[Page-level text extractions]

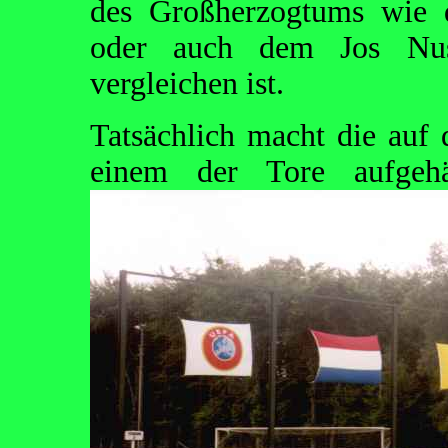
des Großherzogtums wie 
oder auch dem Jos Nus
vergleichen ist.
Tatsächlich macht die auf 
einem der Tore aufgeh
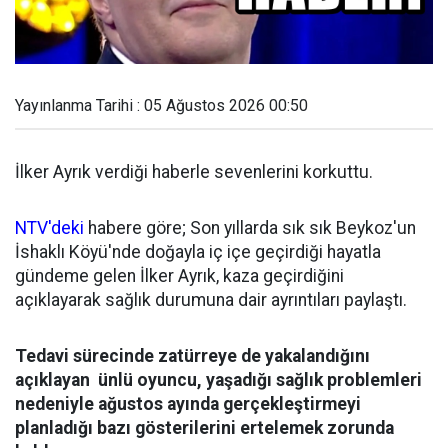
Yayınlanma Tarihi : 05 Ağustos 2026 00:50
İlker Ayrık verdiği haberle sevenlerini korkuttu.
NTV'deki
habere göre; Son yıllarda sık sık Beykoz'un
İshaklı Köyü'nde doğayla iç içe geçirdiği hayatla
gündeme gelen İlker Ayrık, kaza geçirdiğini
açıklayarak sağlık durumuna dair ayrıntıları paylaştı.
Tedavi sürecinde zatürreye de yakalandığını
açıklayan ünlü oyuncu, yaşadığı sağlık problemleri
nedeniyle ağustos ayında gerçekleştirmeyi
planladığı bazı gösterilerini ertelemek zorunda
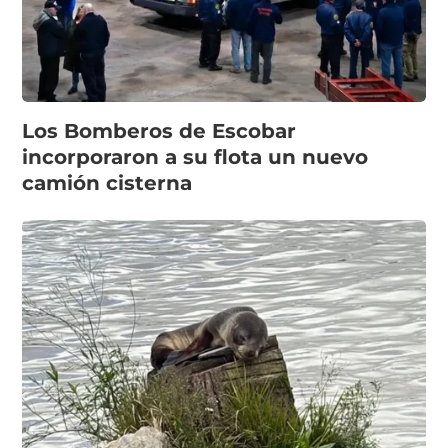
Los Bomberos de Escobar
incorporaron a su flota un nuevo
camión cisterna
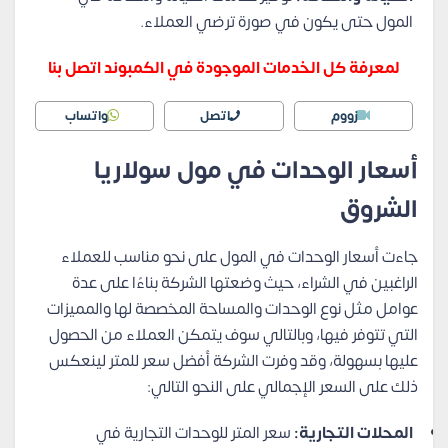
المول حتى يكون في صورة ترضي العملاء.
لمعرفة كل الخدمات الموجودة في الكمبوند اتصل بنا
زووم
اتصل
واتساب
أسعار الوحدات في مول سولاريا
الشروق
جاءت أسعار الوحدات في المول على نحو مناسب للعملاء
الراغبين في الشراء، حيث وضعتها الشركة بناءًا على عدة
عوامل مثل نوع الوحدات والمساحة المخصصة لها والمميزات
التي تتوفر فيها، وبالتالي سوف يتمكن العملاء من الحصول
عليها بسهولة، وقد وفرت الشركة أفضل سعر للمتر لينعكس
ذلك على السعر الإجمالي على النحو التالي:
المحلات التجارية:
سعر المتر للوحدات التجارية في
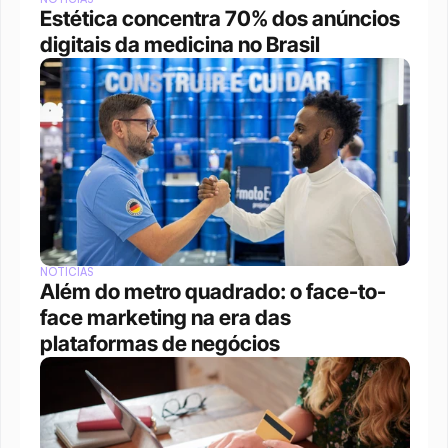
Estética concentra 70% dos anúncios 
digitais da medicina no Brasil
NOTÍCIAS
Além do metro quadrado: o face-to-
face marketing na era das 
plataformas de negócios 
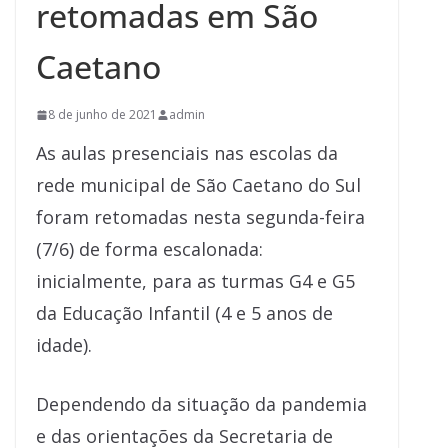
retomadas em São
Caetano
8 de junho de 2021
admin
As aulas presenciais nas escolas da
rede municipal de São Caetano do Sul
foram retomadas nesta segunda-feira
(7/6) de forma escalonada:
inicialmente, para as turmas G4 e G5
da Educação Infantil (4 e 5 anos de
idade).
Dependendo da situação da pandemia
e das orientações da Secretaria de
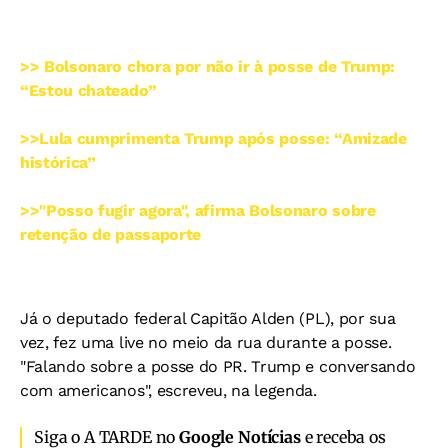
>> Bolsonaro chora por não ir à posse de Trump:
“Estou chateado”
>>Lula cumprimenta Trump após posse: “Amizade
histórica”
>>"Posso fugir agora", afirma Bolsonaro sobre
retenção de passaporte
Já o deputado federal Capitão Alden (PL), por sua
vez, fez uma live no meio da rua durante a posse.
"Falando sobre a posse do PR. Trump e conversando
com americanos", escreveu, na legenda.
Siga o A TARDE no
Google Notícias
e receba os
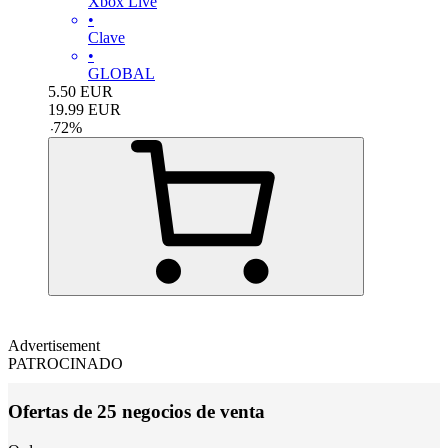
Xbox Live
•
Clave
•
GLOBAL
5.50
EUR
19.99
EUR
-
72
%
Advertisement
PATROCINADO
Ofertas de 25 negocios de venta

EXERCISE → Nothing but the lines from the one with "rede municipal de São Caetano do Sul" through the last line of the records should appear in your answer, each exactly as written and without pictures.

SOLUTION FOR THIS PROBLEM →
rede municipal de São Caetano do Sul
foram retomadas nesta segunda-feira
(7/6) de forma escalonada:
inicialmente, para as turmas G4 e G5
da Educação Infantil (4 e 5 anos de
idade).
Dependendo da situação da pandemia
e das orientações da Secretaria de
>> Bolsonaro chora por não ir à posse de Trump:
“Estou chateado”
>>Lula cumprimenta Trump após posse: “Amizade
histórica”
>>"Posso fugir agora", afirma Bolsonaro sobre
retenção de passaporte
Já o deputado federal Capitão Alden (PL), por sua
vez, fez uma live no meio da rua durante a posse.
"Falando sobre a posse do PR. Trump e conversando
com americanos", escreveu, na legenda.
Siga o A TARDE no
Google Notícias
e receba os
Xbox Live
•
Clave
•
GLOBAL
5.50
EUR
19.99
EUR
-
72
%
Advertisement
PATROCINADO
Ofertas de 25 negocios de venta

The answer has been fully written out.